• **TASK**: Exactly the lines from the one containing "Rend. ville" through the end of the entries, both ends included, are to be output.

• **SOURCE INFORMATION**:
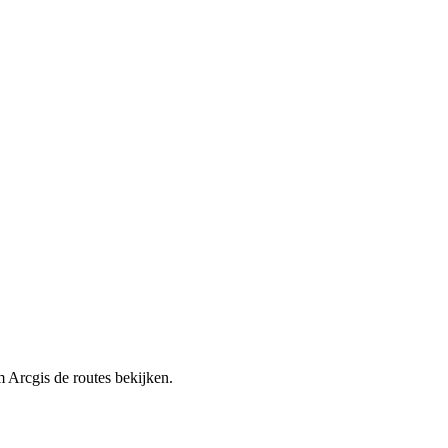
rm Arcgis de routes bekijken.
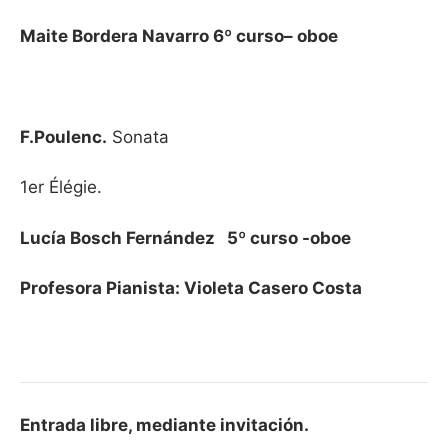
Maite Bordera Navarro 6º curso– oboe
F.Poulenc.
Sonata
1er Élégie.
Lucía Bosch Fernández 5º curso -oboe
Profesora Pianista: Violeta Casero Costa
Entrada libre, mediante invitación.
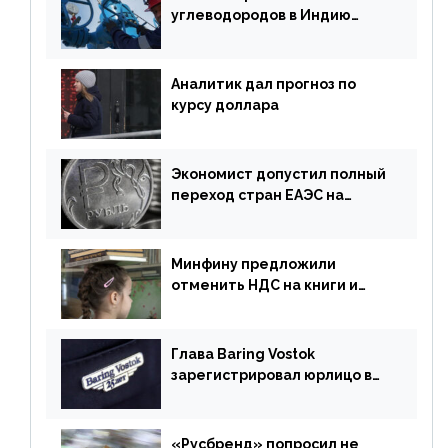
углеводородов в Индию
могут увеличиться
Аналитик дал прогноз по
курсу доллара
Экономист допустил полный
переход стран ЕАЭС на
российский рубль в торговле
Минфину предложили
отменить НДС на книги и
учебники
Глава Baring Vostok
зарегистрировал юрлицо в
РФ без участия Британии
«Русбренд» попросил не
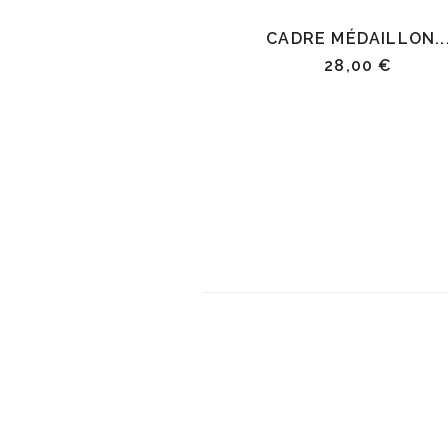
CADRE MÉDAILLON..
28,00 €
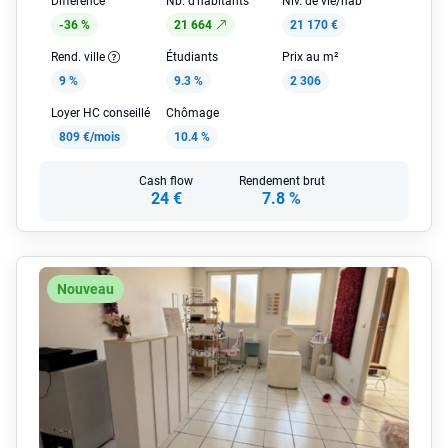
Différence
Nb. d'habitants
Niv. de vie/hab
-36 %
21 664
21 170 €
Rend. ville
Étudiants
Prix au m²
9 %
9.3 %
2 306
Loyer HC conseillé
Chômage
809 €/mois
10.4 %
Cash flow
Rendement brut
24 €
7.8 %
Nouveau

• **RESPONSE BELOW**:
Rend. ville
Étudiants
Prix au m²
9 %
9.3 %
2 306
Loyer HC conseillé
Chômage
809 €/mois
10.4 %
Cash flow
Rendement brut
24 €
7.8 %
Nouveau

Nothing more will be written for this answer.